→ Task brief
Find and return every line of the data that contains the word "August".

BEGIN Data section

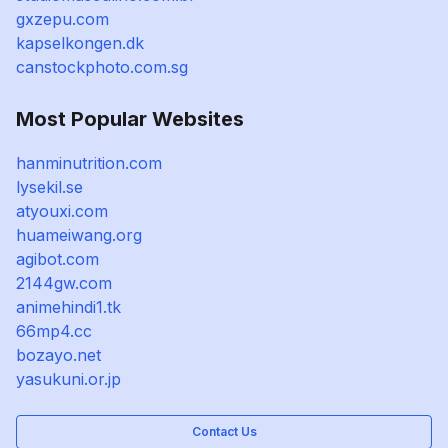
gxzepu.com
kapselkongen.dk
canstockphoto.com.sg
Most Popular Websites
hanminutrition.com
lysekil.se
atyouxi.com
huameiwang.org
agibot.com
2144gw.com
animehindi1.tk
66mp4.cc
bozayo.net
yasukuni.or.jp
Contact Us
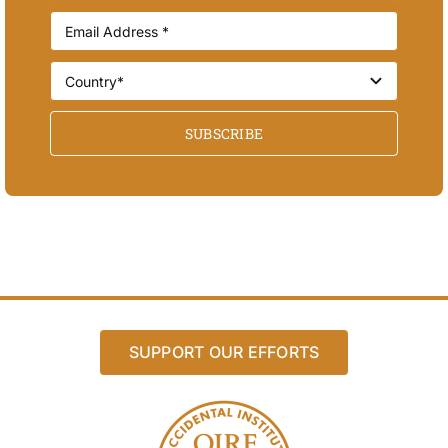
SUBSCRIBE
SUPPORT OUR EFFORTS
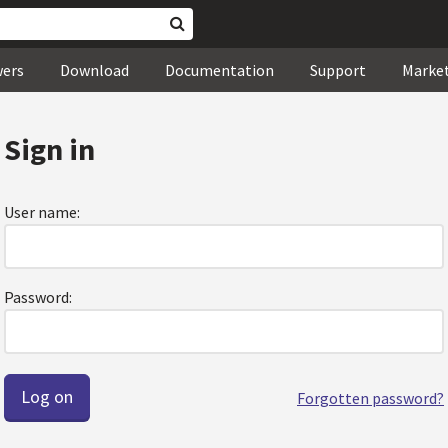
wers
Download
Documentation
Support
Marke
Sign in
User name:
Password:
Forgotten password?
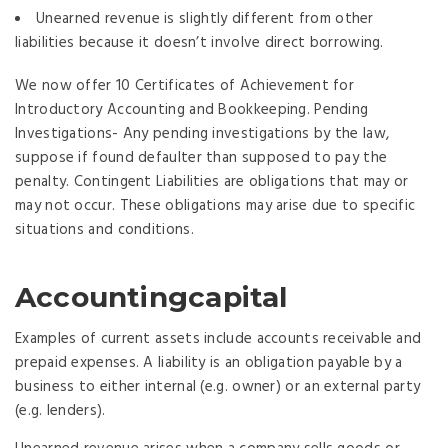
Unearned revenue is slightly different from other
liabilities because it doesn’t involve direct borrowing.
We now offer 10 Certificates of Achievement for
Introductory Accounting and Bookkeeping. Pending
Investigations- Any pending investigations by the law,
suppose if found defaulter than supposed to pay the
penalty. Contingent Liabilities are obligations that may or
may not occur. These obligations may arise due to specific
situations and conditions.
Accountingcapital
Examples of current assets include accounts receivable and
prepaid expenses. A liability is an obligation payable by a
business to either internal (e.g. owner) or an external party
(e.g. lenders).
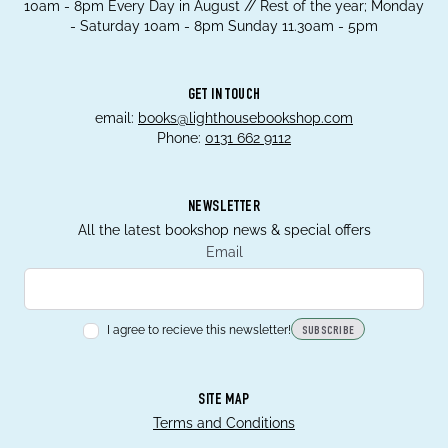
10am - 8pm Every Day in August // Rest of the year; Monday
- Saturday 10am - 8pm Sunday 11.30am - 5pm
GET IN TOUCH
email:
books@lighthousebookshop.com
Phone:
0131 662 9112
NEWSLETTER
All the latest bookshop news & special offers
Email
I agree to recieve this newsletter!
SUBSCRIBE
SITE MAP
Terms and Conditions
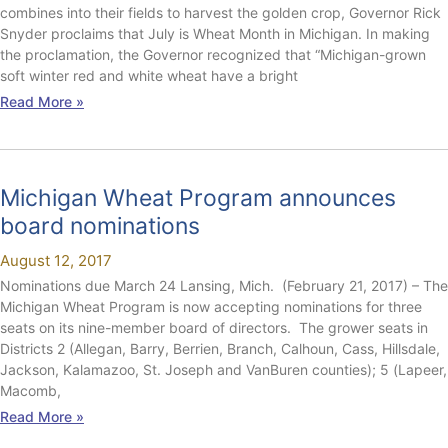
combines into their fields to harvest the golden crop, Governor Rick
Snyder proclaims that July is Wheat Month in Michigan. In making
the proclamation, the Governor recognized that “Michigan-grown
soft winter red and white wheat have a bright
Read More »
Michigan Wheat Program announces
board nominations
August 12, 2017
Nominations due March 24 Lansing, Mich. (February 21, 2017) – The
Michigan Wheat Program is now accepting nominations for three
seats on its nine-member board of directors. The grower seats in
Districts 2 (Allegan, Barry, Berrien, Branch, Calhoun, Cass, Hillsdale,
Jackson, Kalamazoo, St. Joseph and VanBuren counties); 5 (Lapeer,
Macomb,
Read More »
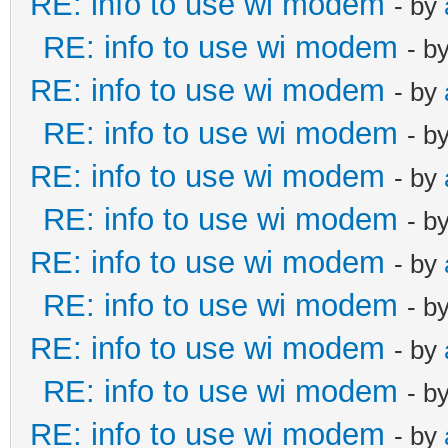
RE: info to use wi modem
- by
RE: info to use wi modem
- b
RE: info to use wi modem
- by
RE: info to use wi modem
- b
RE: info to use wi modem
- by
RE: info to use wi modem
- b
RE: info to use wi modem
- by
RE: info to use wi modem
- b
RE: info to use wi modem
- by
RE: info to use wi modem
- b
RE: info to use wi modem
- by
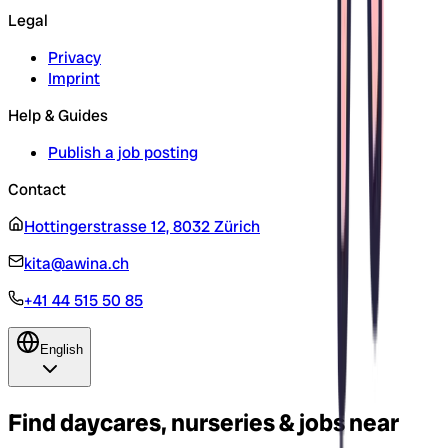
Legal
Privacy
Imprint
Help & Guides
Publish a job posting
Contact
Hottingerstrasse 12, 8032 Zürich
kita@awina.ch
+41 44 515 50 85
English
Find daycares, nurseries & jobs near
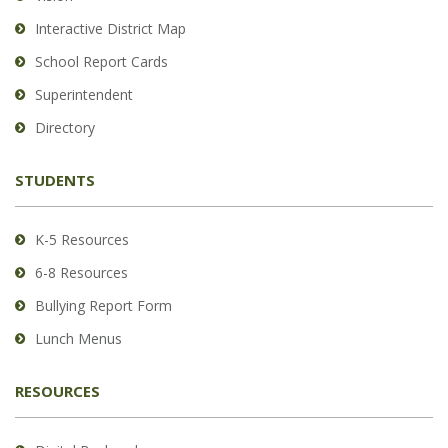
PDF,
Interactive District Map
visit
School Report Cards
this
link
Superintendent
to
Directory
download
the
STUDENTS
Adobe
Acrobat
Reader
K-5 Resources
DC
6-8 Resources
software
.
Bullying Report Form
Lunch Menus
RESOURCES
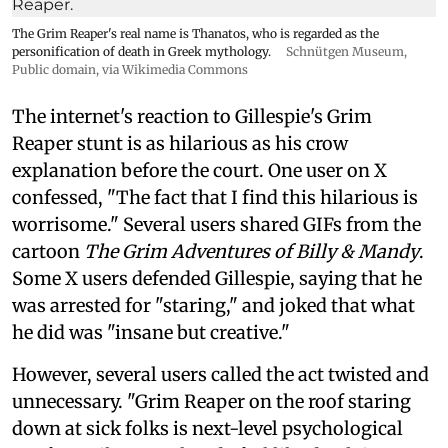
The Grim Reaper's real name is Thanatos, who is regarded as the
personification of death in Greek mythology.
Schnütgen Museum
,
Public domain, via Wikimedia Commons
The internet's reaction to Gillespie's Grim
Reaper stunt is as hilarious as his crow
explanation before the court. One user on X
confessed, "The fact that I find this hilarious is
worrisome." Several users shared GIFs from the
cartoon
The Grim Adventures of Billy & Mandy
.
Some X users defended Gillespie, saying that he
was arrested for "staring," and joked that what
he did was "insane but creative."
However, several users called the act twisted and
unnecessary. "Grim Reaper on the roof staring
down at sick folks is next-level psychological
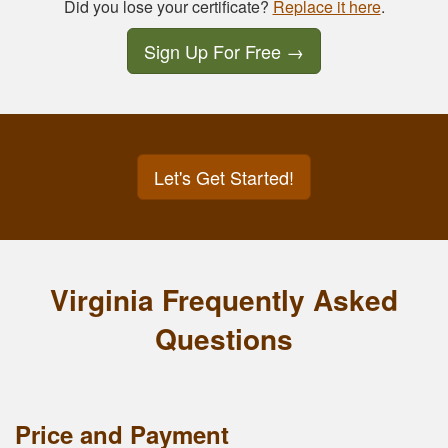
Did you lose your certificate?
Replace it here
.
Sign Up For Free
→
Let's Get Started!
Virginia Frequently Asked
Questions
Price and Payment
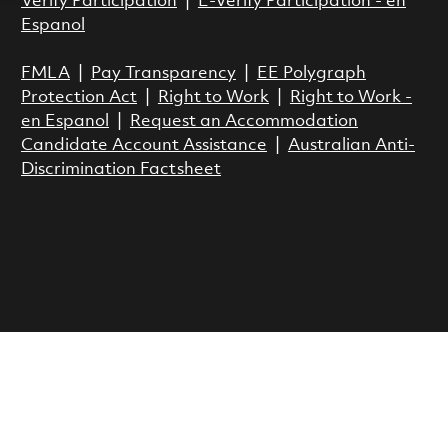
Verify Participation
|
E-Verify Participation - en
Espanol
FMLA
|
Pay Transparency
|
EE Polygraph
Protection Act
|
Right to Work
|
Right to Work -
en Espanol
|
Request an Accommodation
Candidate Account Assistance
|
Australian Anti-
Discrimination Factsheet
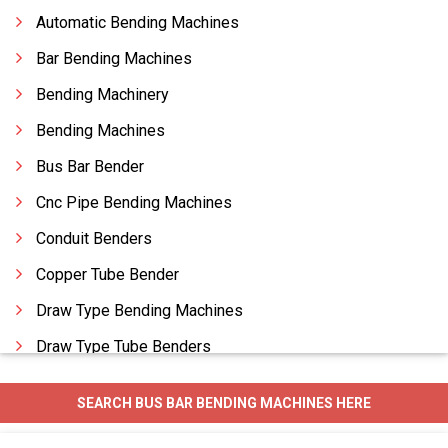
Automatic Bending Machines
Bar Bending Machines
Bending Machinery
Bending Machines
Bus Bar Bender
Cnc Pipe Bending Machines
Conduit Benders
Copper Tube Bender
Draw Type Bending Machines
Draw Type Tube Benders
Horizontal Bending Machines
SEARCH BUS BAR BENDING MACHINES HERE
Hydraulic Pipe Benders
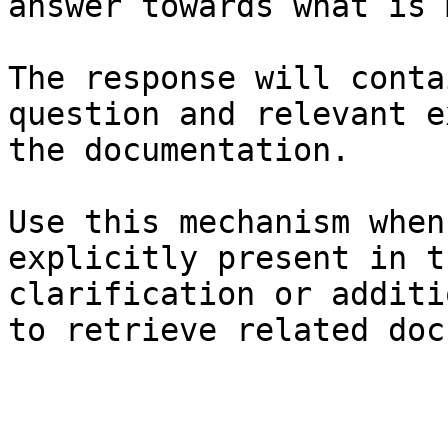
answer towards what is 
The response will conta
question and relevant e
the documentation.

Use this mechanism when
explicitly present in t
clarification or additi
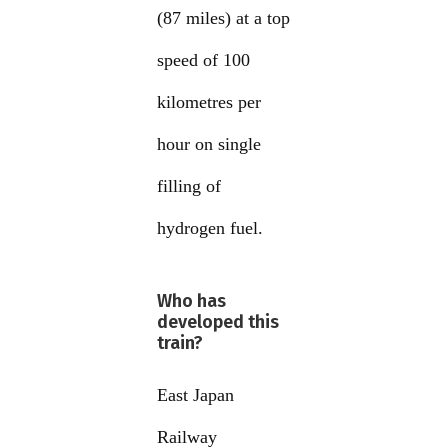
(87 miles) at a top
speed of 100
kilometres per
hour on single
filling of
hydrogen fuel.
Who has
developed this
train?
East Japan
Railway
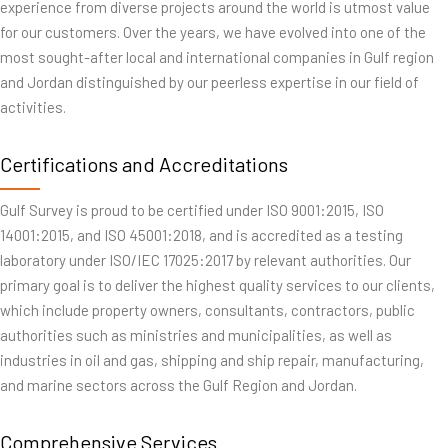
experience from diverse projects around the world is utmost value
for our customers. Over the years, we have evolved into one of the
most sought-after local and international companies in Gulf region
and Jordan distinguished by our peerless expertise in our field of
activities.
Certifications and Accreditations
Gulf Survey is proud to be certified under ISO 9001:2015, ISO
14001:2015, and ISO 45001:2018, and is accredited as a testing
laboratory under ISO/IEC 17025:2017 by relevant authorities. Our
primary goal is to deliver the highest quality services to our clients,
which include property owners, consultants, contractors, public
authorities such as ministries and municipalities, as well as
industries in oil and gas, shipping and ship repair, manufacturing,
and marine sectors across the Gulf Region and Jordan.
Comprehensive Services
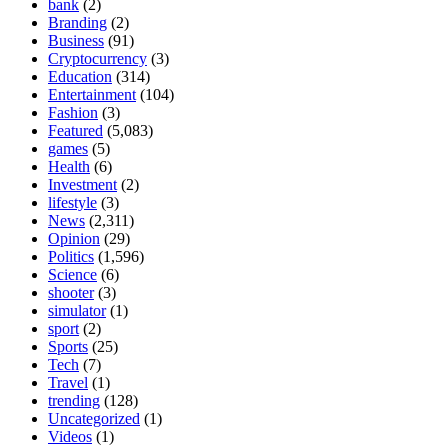
bank
(2)
Branding
(2)
Business
(91)
Cryptocurrency
(3)
Education
(314)
Entertainment
(104)
Fashion
(3)
Featured
(5,083)
games
(5)
Health
(6)
Investment
(2)
lifestyle
(3)
News
(2,311)
Opinion
(29)
Politics
(1,596)
Science
(6)
shooter
(3)
simulator
(1)
sport
(2)
Sports
(25)
Tech
(7)
Travel
(1)
trending
(128)
Uncategorized
(1)
Videos
(1)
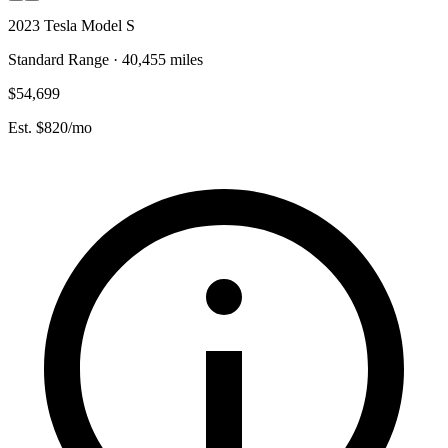
2023 Tesla Model S
Standard Range · 40,455 miles
$54,699
Est. $820/mo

END Data section

→ Exercise result
10am - 8pm Every Day in August // Rest of the year; Monday
August 12, 2017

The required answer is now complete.